And then he wanted to know what I thought about “Thought for the Day”. Isn’t it a bit odd, he said, to have a kind of mini-sermon in the middle of a news programme? Totally, I said, it’s wacky, eccentric and wholly benign exactly like everything else that’s great in British culture. There’s nothing odder than the British constitution, and yet for centuries, it’s been the world’s living tutorial in how to create a free society. There’s nothing odder than the shape of a London taxi, or the giant ferris wheel called the London Eye, but we love them both and wouldn’t have them any other way. Odd is what gives character to a country.

And then I got serious, because Thought for the Day does do two things that are very serious indeed. Firstly, it’s made an enormous contribution to our multi-faith society. When I speak in a synagogue, I’m talking to people like me. But right now I’m talking to an audience, most of whom aren’t Jewish; and that means I have to speak in a way that spans differences and communicates across boundaries. That’s a habit we all have to learn if we’re going to be true to ourselves and yet make space for the people who aren’t like us. That’s what Thought for the Day forces people like me to do, and Britain is better because of it.

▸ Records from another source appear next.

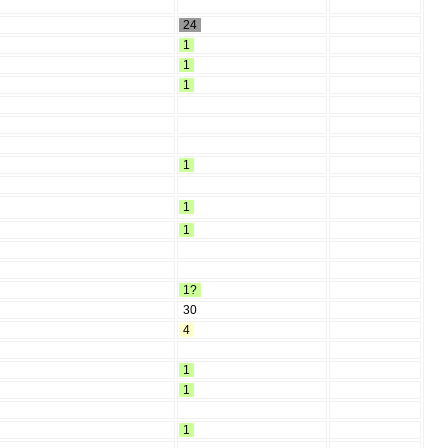
24
1
1
1
1
1
1
1?
30
4
1
1
1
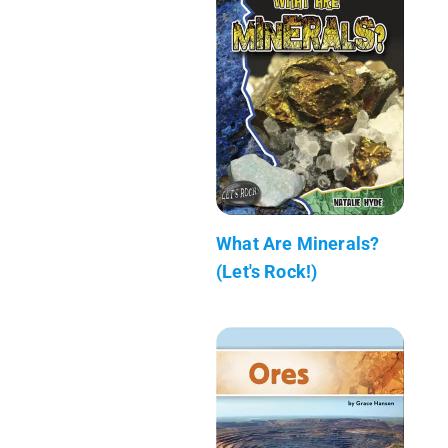
What Are Minerals?
(Let's Rock!)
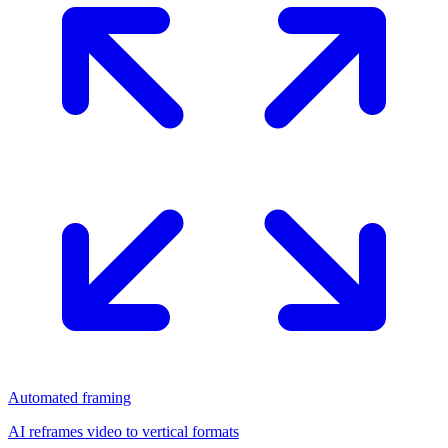
Automated framing
AI reframes video to vertical formats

Secondly, it reminds us that there is something beyond the news. It’s called perspective. The news is about today. But the great faiths remind us of yesterday and tomorrow. They’re our living dialogue with the past and the future; those two essential things called memory and hope. There’s nothing more guaranteed to make us make the wrong decisions than to live solely in the present, forgetting the lessons of the past and our duty to generations not yet born. So, in a world of sound-bites and ever-decreasing attention spans, it doesn’t hurt to have a daily reminder of eternity. That, at any rate, is my thought for the day.